Ибрагим скоро собрался в дорогу. Накануне своего отъезда провел он, по обыкновению, вечер у графини D. Она ничего не знала, Ибрагим не имел духа ей открыться. Графиня была спокойна и весела. Она несколько раз подзывала его к себе и шутила над его задумчивостью. После ужина все разъехались. Остались в гостиной графиня, ее муж да Ибрагим. Несчастный отдал бы все на свете, чтоб только остаться с нею наедине, но граф D., казалось, расположился у камина так спокойно, что нельзя было надеяться выжить его из комнаты. Все трое молчали. ‘Bonne nuit’3) сказала наконец графиня. Сердце Ибрагима стеснилось и вдруг почувствовало все ужасы разлуки. Он стоял неподвижно. ‘Bonne nuit, messieurs’4), — повторила графиня. Он все не двигался… наконец глаза его потемнели, голова закружилась, он едва мог выйти из комнаты. Приехав домой, он почти в беспамятстве написал следующее письмо:
‘Я еду, милая Леонора, оставляю тебя навсегда. Пишу тебе, потому что не имею сил иначе с тобою объясниться.
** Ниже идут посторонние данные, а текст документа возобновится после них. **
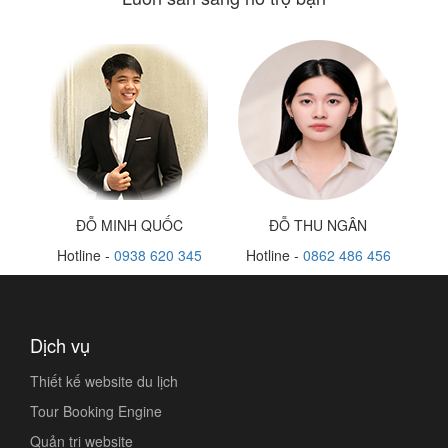
ĐỖ MINH QUỐC
ĐỖ THU NGÂN
Hotline -
0938 620 345
Hotline -
0862 486 456
Dịch vụ
Thiết kế website du lịch
Tour Booking Engine
Quản trị website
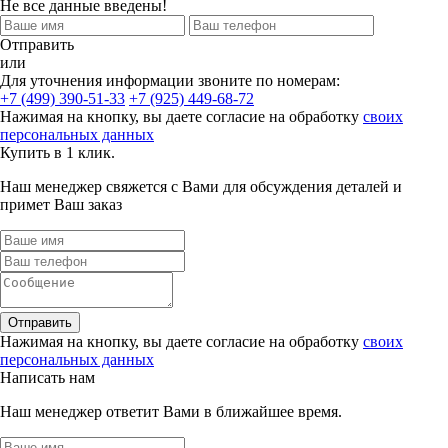
Не все данные введены!
Отправить
или
Для уточнения информации звоните по номерам:
+7 (499) 390-51-33
+7 (925) 449-68-72
Нажимая на кнопку, вы даете согласие на обработку
своих
персональных данных
Купить в 1 клик.
Наш менеджер свяжется с Вами для обсуждения деталей и
примет Ваш заказ
Отправить
Нажимая на кнопку, вы даете согласие на обработку
своих
персональных данных
Написать нам
Наш менеджер ответит Вами в ближайшее время.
Счастие мое не могло продолжиться. Я наслаждался им вопреки судьбе и природе. Ты должна была меня разлюбить, очарование должно было исчезнуть. Эта мысль меня всегда преследовала, даже в те минуты, когда, казалось, забывал я все, когда у твоих ног упивался я твоим страстным самоотвержением, твоею неограниченною нежностию… Легкомысленный свет беспощадно гонит на самом деле то, что дозволяет в теории: его холодная насмешливость, рано или поздно, победила бы тебя, смирила бы твою пламенную душу и ты наконец устыдилась бы своей страсти… что было б тогда со мною? Нет! лучше умереть, лучше оставить тебя прежде ужасной этой минуты…
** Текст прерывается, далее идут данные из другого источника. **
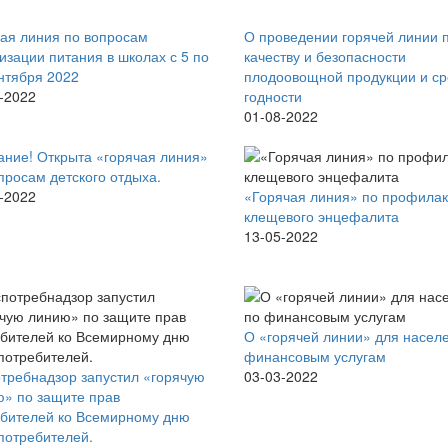
ая линия по вопросам
О проведении горячей линии 
изации питания в школах с 5 по
качеству и безопасности
нтября 2022
плодоовощной продукции и с
-2022
годности
01-08-2022
ние! Открыта «горячая линия»
просам детского отдыха.
-2022
«Горячая линия» по профилак
клещевого энцефалита
13-05-2022
О «горячей линии» для насел
финансовым услугам
требнадзор запустил «горячую
03-03-2022
» по защите прав
бителей ко Всемирному дню
потребителей.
Твое спокойствие мне всего дороже: ты не могла им наслаждаться, пока взоры света были на нас устремлены. Вспомни все, что ты вытерпела, все оскорбления самолюбия, все мучения боязни, вспомни ужасное рождение нашего сына. Подумай: должен ли я подвергать тебя долее тем же волнениям и опасностям? Зачем силиться соединить судьбу столь нежного, столь прекрасного создания с бедственной судьбою негра, жалкого творения, едва удостоенного названия человека?
Прости, Леонора, прости, милый, единственный друг. Оставляя тебя, оставляю первые и последние радости моей жизни. Не имею ни отечества, ни ближних. Еду в печальную Россию, где мне отрадою будет мое совершенное уединение. Строгие занятия, которым отныне предаюсь, если не заглушат, то по крайней мере будут развлекать мучительные воспоминания о днях восторгов и блаженства… Прости, Леонора — отрываюсь от этого письма, как будто из твоих объятий, прости, будь счастлива — и думай иногда о бедном негре, о твоем верном Ибрагиме’.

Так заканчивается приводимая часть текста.